“Kemenangan itu,
Dirintis oleh orang-orang yang cerdas,
Diperjuangkan oleh mereka yang ikhlas,
Dan dimenangkan para pemberani…”
ZONA PERANG(zonaperang.com) Kita tahu setiap negara memiliki pahlawan mereka masing-masing, Prancis mengenal Napoleon Bonaparte dan Joan of Arc, Filipina mengenal sosok Lapu-lapu dan Jose Rizal, Amerika Serikat mengagumi Abraham Lincoln, atau Turki yang sangat suka dengan heroisme Ertuğrul Gazi.

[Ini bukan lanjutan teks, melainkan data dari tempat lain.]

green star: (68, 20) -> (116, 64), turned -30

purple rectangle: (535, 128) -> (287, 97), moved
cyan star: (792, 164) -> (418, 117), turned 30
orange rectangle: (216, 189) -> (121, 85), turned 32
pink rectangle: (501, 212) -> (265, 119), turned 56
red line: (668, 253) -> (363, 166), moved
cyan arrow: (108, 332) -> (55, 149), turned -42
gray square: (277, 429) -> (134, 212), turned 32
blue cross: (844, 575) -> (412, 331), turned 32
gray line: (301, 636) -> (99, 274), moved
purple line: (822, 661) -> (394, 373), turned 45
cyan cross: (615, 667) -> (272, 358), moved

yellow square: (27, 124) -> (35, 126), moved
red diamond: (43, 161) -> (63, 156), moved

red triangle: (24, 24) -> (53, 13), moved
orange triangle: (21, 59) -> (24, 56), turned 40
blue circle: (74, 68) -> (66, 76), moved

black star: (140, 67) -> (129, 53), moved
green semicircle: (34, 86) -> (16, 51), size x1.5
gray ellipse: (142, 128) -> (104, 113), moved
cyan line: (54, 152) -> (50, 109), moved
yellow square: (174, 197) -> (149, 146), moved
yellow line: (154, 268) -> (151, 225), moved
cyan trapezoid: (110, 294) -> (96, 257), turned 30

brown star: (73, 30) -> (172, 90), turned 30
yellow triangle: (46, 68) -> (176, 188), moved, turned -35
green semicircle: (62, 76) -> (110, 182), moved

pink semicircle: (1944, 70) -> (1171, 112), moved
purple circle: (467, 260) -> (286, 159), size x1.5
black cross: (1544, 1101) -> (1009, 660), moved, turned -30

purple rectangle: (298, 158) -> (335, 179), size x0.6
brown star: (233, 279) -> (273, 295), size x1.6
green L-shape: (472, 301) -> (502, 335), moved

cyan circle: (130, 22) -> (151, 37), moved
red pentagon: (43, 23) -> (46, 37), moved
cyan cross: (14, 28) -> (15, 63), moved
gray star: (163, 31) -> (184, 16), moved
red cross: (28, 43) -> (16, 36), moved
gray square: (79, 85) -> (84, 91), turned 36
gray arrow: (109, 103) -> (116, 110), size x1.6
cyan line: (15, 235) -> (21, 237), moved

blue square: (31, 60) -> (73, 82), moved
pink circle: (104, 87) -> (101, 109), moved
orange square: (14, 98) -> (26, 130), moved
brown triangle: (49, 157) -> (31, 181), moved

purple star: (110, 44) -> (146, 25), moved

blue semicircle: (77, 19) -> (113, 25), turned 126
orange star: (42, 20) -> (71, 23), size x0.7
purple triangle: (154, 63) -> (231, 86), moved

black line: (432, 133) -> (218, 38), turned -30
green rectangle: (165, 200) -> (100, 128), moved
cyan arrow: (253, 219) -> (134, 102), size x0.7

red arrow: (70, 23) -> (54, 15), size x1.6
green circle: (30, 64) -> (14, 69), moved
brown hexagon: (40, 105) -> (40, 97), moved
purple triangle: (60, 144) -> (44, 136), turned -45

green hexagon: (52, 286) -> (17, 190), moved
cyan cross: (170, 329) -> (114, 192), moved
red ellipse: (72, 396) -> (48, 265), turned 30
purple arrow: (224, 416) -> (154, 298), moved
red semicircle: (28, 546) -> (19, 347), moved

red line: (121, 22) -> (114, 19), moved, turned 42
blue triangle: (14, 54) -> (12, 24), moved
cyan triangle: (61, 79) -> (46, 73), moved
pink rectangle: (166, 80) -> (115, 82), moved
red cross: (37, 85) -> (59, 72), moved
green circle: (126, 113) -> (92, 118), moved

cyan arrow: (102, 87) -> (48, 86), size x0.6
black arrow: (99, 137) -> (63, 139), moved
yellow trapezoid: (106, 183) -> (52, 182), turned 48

Setiap tempat memiliki kisahnya, dan di setiap kisah itu selalu ada mereka yang memutuskan di hadapan sejarah untuk menjadi seorang pahlawan atau menjadi pecundang.
Ini bulan November, bagi kita bangsa Indonesia akan langsung ingat salah satu tanggalnya untuk diperingati sebagai hari pahlawan. Uniknya kita adalah: kita peringati hari-hari penting setiap tahun, tapi mengapa kebanyakan orang sekedar membuat pamflet digital ucapan selamat atau acara seremonial belaka?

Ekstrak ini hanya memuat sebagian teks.